L’article se penche sur les deux grandes tendances que constituent la réforme financière – en particulier la libéralisation du compte de capital – et le processus d’endettement, et tire un certain nombre de conclusions pour les décideurs chinois. La conclusion la plus importante est que l’endettement pourrait en réalité représenter un énorme obstacle à la libéralisation du compte de capital et même (si la marche de la libéralisation n’était pas freinée) représenter un coût majeur pour l’économie chinoise. En d’autres termes, les processus de réformes financières et d’endettement peuvent être perçus comme deux trains circulant en sens inverse l’un de l’autre et qui ne manqueront pas d’entrer en collision si aucun ne s’écarte de sa trajectoire.

L’article s’organise comme suit. Tout d’abord, la première partie dresse un panorama du niveau de libéralisation financière. Puis la deuxième partie se penche sur les étapes à venir et les conséquences potentielles pour la Chine en termes d’entrées et de sorties de capitaux. La troisième partie étudie l’autre aspect de la question, l’endettement de la Chine, en passant en revue les principaux facteurs à l’origine de ce processus. La quatrième partie examine les raisons pour lesquelles le processus d’endettement de la Chine pourrait poser un problème important, en particulier dans un contexte d’efforts renouvelés en matière de libéralisation financière. Finalement, l’article propose des solutions pour éviter la collision potentielle de ces deux trains, qui pourrait être néfaste à l’économie chinoise dans le cadre de son processus de transformation.

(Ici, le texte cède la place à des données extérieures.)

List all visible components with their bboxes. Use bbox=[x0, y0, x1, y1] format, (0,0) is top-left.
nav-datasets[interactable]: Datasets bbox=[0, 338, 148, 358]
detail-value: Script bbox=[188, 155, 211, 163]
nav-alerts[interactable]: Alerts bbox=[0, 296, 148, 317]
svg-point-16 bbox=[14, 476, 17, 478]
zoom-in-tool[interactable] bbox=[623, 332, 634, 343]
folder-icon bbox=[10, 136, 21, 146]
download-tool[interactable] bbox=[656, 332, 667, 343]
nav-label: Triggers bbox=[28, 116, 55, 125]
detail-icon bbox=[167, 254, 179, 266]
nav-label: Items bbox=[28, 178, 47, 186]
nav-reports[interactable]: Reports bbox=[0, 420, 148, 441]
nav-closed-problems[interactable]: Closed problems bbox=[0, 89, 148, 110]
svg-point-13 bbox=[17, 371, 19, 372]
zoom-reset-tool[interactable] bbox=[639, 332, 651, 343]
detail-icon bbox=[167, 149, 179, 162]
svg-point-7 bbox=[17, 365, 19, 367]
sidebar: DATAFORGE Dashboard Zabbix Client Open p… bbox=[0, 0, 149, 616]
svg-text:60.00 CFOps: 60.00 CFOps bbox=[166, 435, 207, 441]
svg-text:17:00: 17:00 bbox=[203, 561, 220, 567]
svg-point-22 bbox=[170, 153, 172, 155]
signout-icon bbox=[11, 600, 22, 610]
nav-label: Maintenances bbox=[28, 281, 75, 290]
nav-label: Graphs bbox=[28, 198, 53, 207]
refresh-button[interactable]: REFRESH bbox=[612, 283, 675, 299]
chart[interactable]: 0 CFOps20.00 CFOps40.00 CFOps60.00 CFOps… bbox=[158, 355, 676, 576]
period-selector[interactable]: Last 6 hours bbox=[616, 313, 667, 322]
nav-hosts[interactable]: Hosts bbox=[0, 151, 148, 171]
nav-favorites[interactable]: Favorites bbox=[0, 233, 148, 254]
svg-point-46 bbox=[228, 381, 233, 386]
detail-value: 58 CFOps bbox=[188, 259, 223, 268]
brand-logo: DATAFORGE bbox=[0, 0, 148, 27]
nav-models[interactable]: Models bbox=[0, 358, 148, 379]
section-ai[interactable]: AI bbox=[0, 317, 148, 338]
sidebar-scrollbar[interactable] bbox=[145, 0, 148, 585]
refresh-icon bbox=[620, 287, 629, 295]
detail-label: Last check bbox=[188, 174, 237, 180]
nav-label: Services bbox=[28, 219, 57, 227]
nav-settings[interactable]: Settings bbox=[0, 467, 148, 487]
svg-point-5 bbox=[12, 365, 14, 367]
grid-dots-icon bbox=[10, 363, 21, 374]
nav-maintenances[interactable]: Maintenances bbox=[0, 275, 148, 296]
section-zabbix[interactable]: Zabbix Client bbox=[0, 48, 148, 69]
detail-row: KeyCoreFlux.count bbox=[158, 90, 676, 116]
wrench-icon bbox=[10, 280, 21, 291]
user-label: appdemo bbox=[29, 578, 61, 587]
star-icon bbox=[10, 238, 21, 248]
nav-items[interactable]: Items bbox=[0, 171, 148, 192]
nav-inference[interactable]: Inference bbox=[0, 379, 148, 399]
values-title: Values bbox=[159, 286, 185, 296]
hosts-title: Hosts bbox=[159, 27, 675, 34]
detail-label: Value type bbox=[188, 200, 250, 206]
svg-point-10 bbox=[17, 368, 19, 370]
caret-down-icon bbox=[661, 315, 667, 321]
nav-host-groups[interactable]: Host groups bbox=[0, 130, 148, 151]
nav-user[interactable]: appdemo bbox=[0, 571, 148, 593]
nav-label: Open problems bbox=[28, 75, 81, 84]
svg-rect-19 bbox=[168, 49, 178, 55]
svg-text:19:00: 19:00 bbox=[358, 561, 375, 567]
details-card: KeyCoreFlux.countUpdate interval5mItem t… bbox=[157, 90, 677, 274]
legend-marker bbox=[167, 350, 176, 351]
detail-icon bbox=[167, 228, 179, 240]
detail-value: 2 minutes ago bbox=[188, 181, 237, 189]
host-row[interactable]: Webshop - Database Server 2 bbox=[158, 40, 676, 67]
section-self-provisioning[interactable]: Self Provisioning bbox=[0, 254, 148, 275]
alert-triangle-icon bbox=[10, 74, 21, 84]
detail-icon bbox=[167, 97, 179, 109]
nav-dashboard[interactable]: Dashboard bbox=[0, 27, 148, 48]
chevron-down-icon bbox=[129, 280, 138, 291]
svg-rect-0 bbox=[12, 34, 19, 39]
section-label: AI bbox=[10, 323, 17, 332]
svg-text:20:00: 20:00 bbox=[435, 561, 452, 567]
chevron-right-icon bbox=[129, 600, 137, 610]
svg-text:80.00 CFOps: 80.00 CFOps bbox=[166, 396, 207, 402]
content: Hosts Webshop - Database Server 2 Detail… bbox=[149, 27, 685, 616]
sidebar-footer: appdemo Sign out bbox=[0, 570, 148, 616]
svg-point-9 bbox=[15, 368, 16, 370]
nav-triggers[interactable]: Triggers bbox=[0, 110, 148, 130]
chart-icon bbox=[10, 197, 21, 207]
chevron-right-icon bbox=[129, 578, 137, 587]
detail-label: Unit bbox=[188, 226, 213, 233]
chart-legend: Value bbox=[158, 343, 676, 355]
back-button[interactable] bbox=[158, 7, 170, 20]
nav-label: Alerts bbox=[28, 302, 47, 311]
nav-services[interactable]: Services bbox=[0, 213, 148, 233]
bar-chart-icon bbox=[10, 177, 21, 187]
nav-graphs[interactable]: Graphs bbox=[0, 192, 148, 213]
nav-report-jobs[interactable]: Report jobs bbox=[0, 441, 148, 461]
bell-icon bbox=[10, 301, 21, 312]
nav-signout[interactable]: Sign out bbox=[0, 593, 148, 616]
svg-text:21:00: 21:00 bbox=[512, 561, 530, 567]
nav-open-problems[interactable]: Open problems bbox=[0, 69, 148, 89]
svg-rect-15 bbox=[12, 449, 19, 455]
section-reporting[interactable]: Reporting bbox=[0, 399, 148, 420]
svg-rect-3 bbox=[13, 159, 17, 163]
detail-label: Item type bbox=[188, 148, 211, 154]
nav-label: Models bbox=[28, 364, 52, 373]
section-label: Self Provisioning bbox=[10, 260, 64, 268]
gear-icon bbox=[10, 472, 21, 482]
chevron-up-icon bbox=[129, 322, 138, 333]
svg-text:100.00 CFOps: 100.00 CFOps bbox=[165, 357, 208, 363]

Dans quelle mesure la Chine a-t-elle libéralisé son système financier et quelles sont les prochaines étapes ?

Après un démarrage plutôt lent en 2005, lorsque le RMB a été réévalué – bien que très légèrement – et que le corridor de taux d’intérêt a été partiellement libéralisé, la réforme financière a reçu une nouvelle impulsion en 2012, impulsion accentuée avec l’entrée en fonction de la nouvelle administration, dirigée par Xi Jinping, en mars 2013.

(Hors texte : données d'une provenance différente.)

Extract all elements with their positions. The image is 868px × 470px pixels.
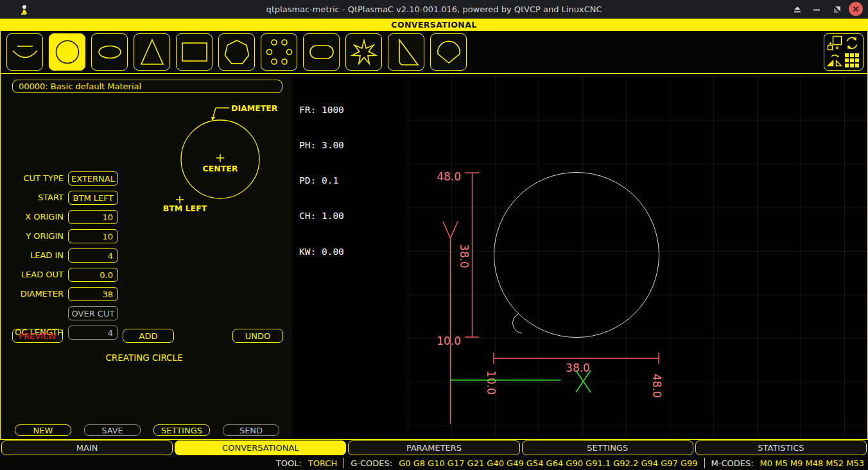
- lead-out-input[interactable]: [68, 268, 118, 282]
- dim-x-min: 10.0: [485, 370, 498, 395]
- dim-y-min: 10.0: [437, 335, 461, 347]
- tab-statistics[interactable]: STATISTICS: [695, 440, 867, 455]
- x-origin-label: X ORIGIN: [1, 210, 64, 224]
- dim-y-max: 48.0: [437, 170, 461, 183]
- preview-grid: [408, 76, 867, 439]
- add-button[interactable]: ADD: [123, 329, 174, 343]
- array-icon[interactable]: [844, 53, 860, 68]
- dim-x-max: 48.0: [650, 374, 663, 398]
- start-button[interactable]: BTM LEFT: [68, 191, 118, 205]
- center-cross: [216, 154, 224, 162]
- statusbar-separator: [704, 458, 705, 468]
- diameter-label: DIAMETER: [1, 287, 64, 301]
- circle-help-diagram: DIAMETER CENTER BTM LEFT: [161, 90, 290, 218]
- lead-in-input[interactable]: [68, 248, 118, 263]
- lead-out-label: LEAD OUT: [1, 268, 64, 282]
- sector-icon: [431, 34, 467, 70]
- title-bar: qtplasmac-metric - QtPlasmaC v2.10-001.0…: [0, 0, 868, 19]
- y-origin-input[interactable]: [68, 229, 118, 243]
- status-message: CREATING CIRCLE: [1, 352, 288, 363]
- shape-rectangle-button[interactable]: [176, 33, 213, 71]
- maximize-icon: [833, 6, 841, 13]
- polygon-icon: [219, 34, 255, 70]
- main-tab-bar: MAIN CONVERSATIONAL PARAMETERS SETTINGS …: [0, 440, 868, 455]
- oc-length-input[interactable]: [68, 326, 118, 340]
- scale-icon[interactable]: [827, 35, 842, 51]
- rotate-icon[interactable]: [844, 35, 860, 51]
- shape-gusset-button[interactable]: [388, 33, 424, 71]
- bolt-circle-icon: [261, 34, 297, 70]
- mirror-icon[interactable]: [827, 53, 842, 68]
- shape-ellipse-button[interactable]: [91, 33, 128, 71]
- tab-conversational[interactable]: CONVERSATIONAL: [175, 440, 346, 455]
- diagram-diameter-label: DIAMETER: [231, 103, 278, 113]
- minimize-icon: [813, 6, 820, 13]
- tab-main[interactable]: MAIN: [1, 440, 173, 455]
- star-icon: [346, 34, 382, 70]
- preview-button[interactable]: PREVIEW: [12, 329, 63, 343]
- close-icon: [853, 6, 859, 12]
- slot-icon: [304, 34, 340, 70]
- y-origin-label: Y ORIGIN: [1, 229, 64, 243]
- diagram-center-label: CENTER: [203, 164, 238, 173]
- cut-type-label: CUT TYPE: [1, 171, 64, 186]
- shape-slot-button[interactable]: [303, 33, 340, 71]
- mode-banner: CONVERSATIONAL: [0, 19, 868, 31]
- diagram-btm-left-label: BTM LEFT: [163, 204, 207, 213]
- shape-bolt-circle-button[interactable]: [261, 33, 297, 71]
- start-label: START: [1, 191, 64, 205]
- tab-settings[interactable]: SETTINGS: [522, 440, 693, 455]
- new-button[interactable]: NEW: [15, 424, 71, 436]
- shade-icon: [794, 6, 801, 13]
- shape-polygon-button[interactable]: [218, 33, 255, 71]
- shape-star-button[interactable]: [345, 33, 382, 71]
- conversational-input-panel: 00000: Basic default Material CUT TYPE E…: [1, 74, 292, 439]
- mcodes-label: M-CODES:: [711, 458, 754, 468]
- save-button[interactable]: SAVE: [84, 424, 141, 436]
- send-button[interactable]: SEND: [223, 424, 279, 436]
- undo-button[interactable]: UNDO: [232, 329, 283, 343]
- tool-label: TOOL:: [276, 458, 302, 468]
- tool-value: TORCH: [308, 458, 337, 468]
- ellipse-icon: [92, 34, 128, 70]
- dim-width: 38.0: [566, 361, 590, 374]
- btm-left-cross: [176, 196, 184, 204]
- transform-tool-group: [824, 33, 864, 71]
- x-origin-input[interactable]: [68, 210, 118, 224]
- gcode-preview-panel: FR: 1000 PH: 3.00 PD: 0.1 CH: 1.00 KW: 0…: [292, 74, 867, 439]
- shape-sector-button[interactable]: [430, 33, 467, 71]
- gcodes-label: G-CODES:: [351, 458, 392, 468]
- shape-circle-button[interactable]: [49, 33, 85, 71]
- circle-icon: [49, 34, 85, 70]
- mcodes-value: M0 M5 M9 M48 M52 M53: [760, 458, 864, 468]
- preview-canvas: 48.0 10.0 38.0 38.0 10.0 48.0: [292, 74, 867, 439]
- line-arc-icon: [7, 34, 43, 70]
- settings-button[interactable]: SETTINGS: [153, 424, 210, 436]
- shade-window-button[interactable]: [790, 3, 804, 16]
- over-cut-button[interactable]: OVER CUT: [68, 306, 118, 320]
- minimize-button[interactable]: [810, 3, 824, 16]
- close-button[interactable]: [849, 2, 863, 16]
- rectangle-icon: [177, 34, 213, 70]
- cut-type-button[interactable]: EXTERNAL: [68, 171, 118, 186]
- lead-in-label: LEAD IN: [1, 248, 64, 263]
- triangle-icon: [134, 34, 170, 70]
- shape-triangle-button[interactable]: [134, 33, 170, 71]
- diameter-input[interactable]: [68, 287, 118, 301]
- window-title: qtplasmac-metric - QtPlasmaC v2.10-001.0…: [0, 4, 868, 14]
- gusset-icon: [388, 34, 424, 70]
- tab-parameters[interactable]: PARAMETERS: [348, 440, 519, 455]
- dim-height: 38.0: [458, 244, 471, 268]
- shape-line-arc-button[interactable]: [6, 33, 43, 71]
- gcodes-value: G0 G8 G10 G17 G21 G40 G49 G54 G64 G90 G9…: [399, 458, 697, 468]
- statusbar-separator: [343, 458, 344, 468]
- status-bar: TOOL: TORCH G-CODES: G0 G8 G10 G17 G21 G…: [0, 456, 868, 470]
- maximize-button[interactable]: [830, 3, 844, 16]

En effet, lors du troisième plénum du parti communiste de novembre 2013 – la réunion la plus importante depuis l’arrivée de Xi Jinping au pouvoir –, les autorités chinoises ont clairement accordé la priorité à la libéralisation financière ainsi qu’à quelques autres points importants du projet de réformes. En particulier, un grand nombre de développements majeurs à mettre en œuvre d’ici à 2020 ont été présentés. Ce message a été interprété comme une annonce de la libéralisation des taux d’intérêt, du libre flottement du RMB et de la libération totale du compte de capital à cette date. Plus généralement, l’objectif était de réduire la répression financière dans les domaines suivants : les obstacles considérables à l’entrée des capitaux privés dans le secteur bancaire, le contrôle des taux d’intérêt afin de protéger les marges bénéficiaires des banques, le sous-développement des marchés nationaux des obligations et des actions, et la politique des taux de change fixes et de fermeture des comptes de capitaux.

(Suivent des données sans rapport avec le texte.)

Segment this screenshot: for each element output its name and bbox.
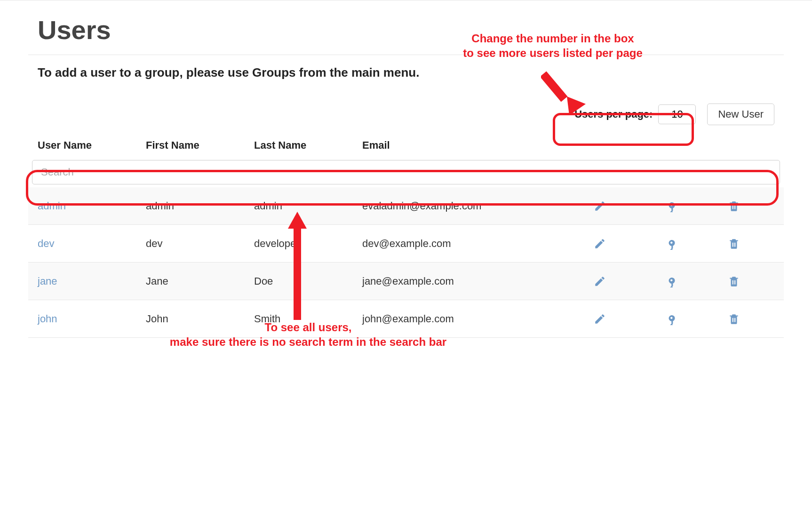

À partir de ces objectifs, les autorités ont agi dans plusieurs directions. Sur le plan extérieur, la marge de fluctuation du taux de change a été élargie et une forte impulsion a été donnée pour que le RMB soit utilisé comme monnaie internationale, non seulement dans davantage de juridictions, mais aussi de bien d’autres façons que nous aborderons plus loin. Sur le plan national, les taux d’intérêt ont continué à être libéralisés et une concurrence accrue a été introduite dans le secteur bancaire.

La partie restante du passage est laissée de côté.